## WORK TO COMPLETE
Without including the images, transcribe each record precisely as it appears below.

## INPUT DATA
◆ ◆ ◆ ◆ ◆
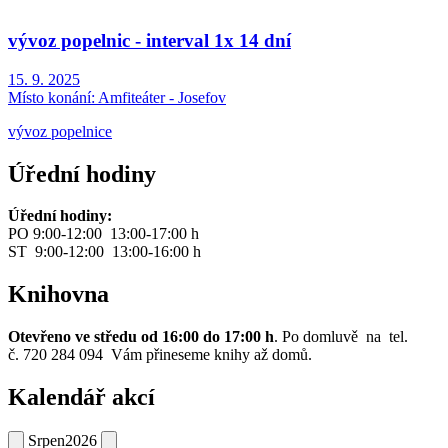
vývoz popelnic - interval 1x 14 dní
15. 9. 2025
Místo konání:
Amfiteáter - Josefov
vývoz popelnice
Úřední hodiny
Úřední hodiny:
PO 9:00-12:00 13:00-17:00 h
ST 9:00-12:00 13:00-16:00 h
Knihovna
Otevřeno ve středu od 16:00 do 17:00 h
. Po domluvě na tel.
č. 720 284 094 Vám přineseme knihy až domů.
Kalendář akcí
Srpen
2026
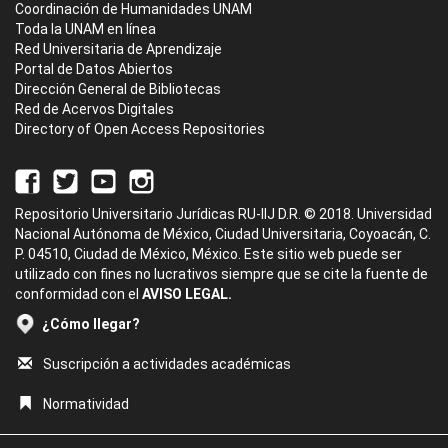
Coordinación de Humanidades UNAM
Toda la UNAM en línea
Red Universitaria de Aprendizaje
Portal de Datos Abiertos
Dirección General de Bibliotecas
Red de Acervos Digitales
Directory of Open Access Repositories
Repositorio Universitario Jurídicas RU-IIJ D.R. © 2018. Universidad
Nacional Autónoma de México, Ciudad Universitaria, Coyoacán, C.
P. 04510, Ciudad de México, México. Este sitio web puede ser
utilizado con fines no lucrativos siempre que se cite la fuente de
conformidad con el
AVISO LEGAL.
¿Cómo llegar?
Suscripción a actividades académicas
Normatividad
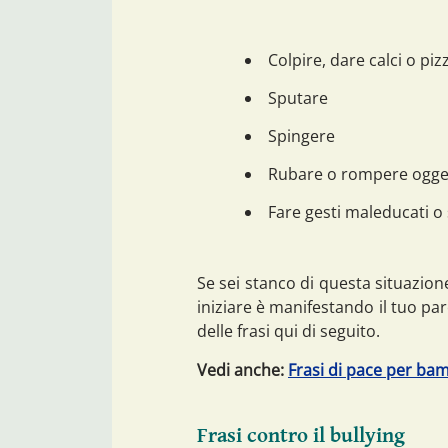
Colpire, dare calci o piz
Sputare
Spingere
Rubare o rompere ogget
Fare gesti maleducati o
Se sei stanco di questa situazion
iniziare è manifestando il tuo pa
delle frasi qui di seguito.
Vedi anche:
Frasi di pace per bam
Frasi contro il bullying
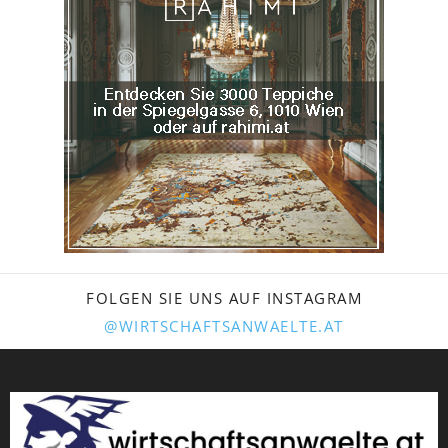
FOLGEN SIE UNS AUF INSTAGRAM
@WIRTSCHAFTSANWAELTE.AT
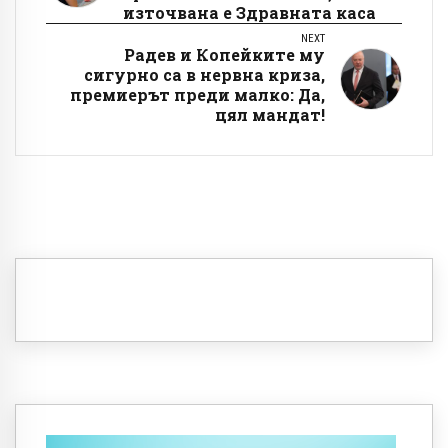
източвана е Здравната каса
NEXT
Радев и Копейките му
сигурно са в нервна криза,
премиерът преди малко: Да,
цял мандат!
◆ ◆ ◆ ◆ ◆
## REPLY
vývoz popelnic - interval 1x 14 dní
15. 9. 2025
Místo konání:
Amfiteáter - Josefov
vývoz popelnice
Úřední hodiny
Úřední hodiny:
PO 9:00-12:00 13:00-17:00 h
ST 9:00-12:00 13:00-16:00 h
Knihovna
Otevřeno ve středu od 16:00 do 17:00 h
. Po domluvě na tel.
č. 720 284 094 Vám přineseme knihy až domů.
Kalendář akcí
Srpen
2026
Coordinación de Humanidades UNAM
Toda la UNAM en línea
Red Universitaria de Aprendizaje
Portal de Datos Abiertos
Dirección General de Bibliotecas
Red de Acervos Digitales
Directory of Open Access Repositories
Repositorio Universitario Jurídicas RU-IIJ D.R. © 2018. Universidad
Nacional Autónoma de México, Ciudad Universitaria, Coyoacán, C.
P. 04510, Ciudad de México, México. Este sitio web puede ser
utilizado con fines no lucrativos siempre que se cite la fuente de
conformidad con el
AVISO LEGAL.
¿Cómo llegar?
Suscripción a actividades académicas
Normatividad
Colpire, dare calci o piz
Sputare
Spingere
Rubare o rompere ogget
Fare gesti maleducati o
Se sei stanco di questa situazion
iniziare è manifestando il tuo pa
delle frasi qui di seguito.
Vedi anche:
Frasi di pace per bam
Frasi contro il bullying
FOLGEN SIE UNS AUF INSTAGRAM
@WIRTSCHAFTSANWAELTE.AT
източвана е Здравната каса
NEXT
Радев и Копейките му
сигурно са в нервна криза,
премиерът преди малко: Да,
цял мандат!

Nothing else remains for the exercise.